VectorStore supports powerful metadata filtering capabilities that let you narrow down vector searches based on their associated metadata.

Filter Types

  1. Simple Equality Filter

    # Find vectors where category is exactly "article"
    filter = {"category": "article"}
  2. Comparison Operators

    # Equal to
    filter = {"year": {"$eq": 2023}}
    
    # Not equal to
    filter = {"year": {"$ne": 2023}}
    
    # Greater than
    filter = {"year": {"$gt": 2020}}
    
    # Greater than or equal to
    filter = {"year": {"$gte": 2020}}
    
    # Less than
    filter = {"year": {"$lt": 2023}}
    
    # Less than or equal to
    filter = {"year": {"$lte": 2023}}
  3. Collection Operators

    # Value is in a specified array
    filter = {"category": {"$in": ["article", "blog", "news"]}}
    
    # Value is not in a specified array
    filter = {"category": {"$nin": ["video", "podcast"]}}
  4. Existence Checks

    # Field exists
    filter = {"author": {"$exists": True}}
    
    # Field does not exist
    filter = {"author": {"$exists": False}}
  5. Logical Operators

    # AND - all conditions must match
    filter = {
        "$and": [
            {"category": "article"},
            {"year": {"$gte": 2020}}
        ]
    }
    
    # OR - at least one condition must match
    filter = {
        "$or": [
            {"category": "article"},
            {"category": "blog"}
        ]
    }
  6. Combined Complex Filters

    # Articles or blogs from 2020 or later that have an author field
    filter = {
        "$and": [
            {
                "$or": [
                    {"category": "article"},
                    {"category": "blog"}
                ]
            },
            {"year": {"$gte": 2020}},
            {"author": {"$exists": True}}
        ]
    }

How Filtering Works

Metadata filters are translated into SQL expressions that filter results based on the JSON metadata stored with each vector.
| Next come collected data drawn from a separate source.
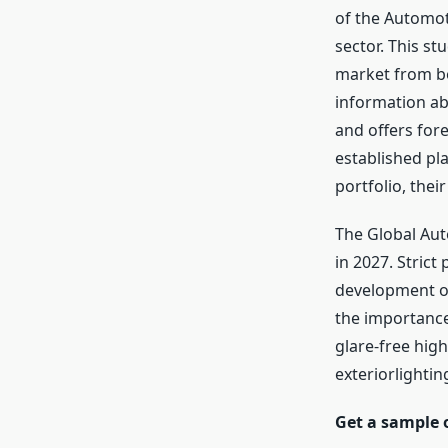
of the Automoti
sector. This st
market from bot
information ab
and offers for
established pla
portfolio, thei
The Global Auto
in 2027. Strict
development ov
the importance 
glare-free high
exteriorlightin
Get a sample 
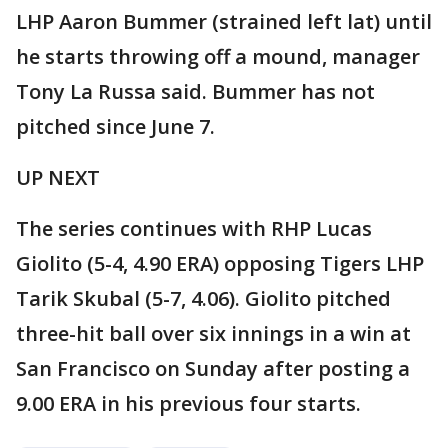
LHP Aaron Bummer (strained left lat) until
he starts throwing off a mound, manager
Tony La Russa said. Bummer has not
pitched since June 7.
UP NEXT
The series continues with RHP Lucas
Giolito (5-4, 4.90 ERA) opposing Tigers LHP
Tarik Skubal (5-7, 4.06). Giolito pitched
three-hit ball over six innings in a win at
San Francisco on Sunday after posting a
9.00 ERA in his previous four starts.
The filters are applied before distance calculation for SQL-level filtering, improving query efficiency.

Filter Usage

Filters can be used in multiple operations:

  1. In queries:

    results = index.query(
        vector=[0.1, 0.2, 0.3, ...],
        top_k=10,
        filter={"$and": [{"category": "article"}, {"year": {"$gte": 2020}}]}
    )
  2. For deletion operations:

    # Remove outdated vectors
    index.delete(
        filter={"status": "outdated"}
    )
  3. For statistical analysis:

    # Get statistics for a specific category
    stats = index.describe_index_stats(
        filter={"category": "article"}
    )

License

This project is licensed under the Apache License 2.0 - see the LICENSE file for details.

Roadmap

Future development plans include:

  • Adding index-for-model support with hybrid search capabilities (combining text and vector embedding searches)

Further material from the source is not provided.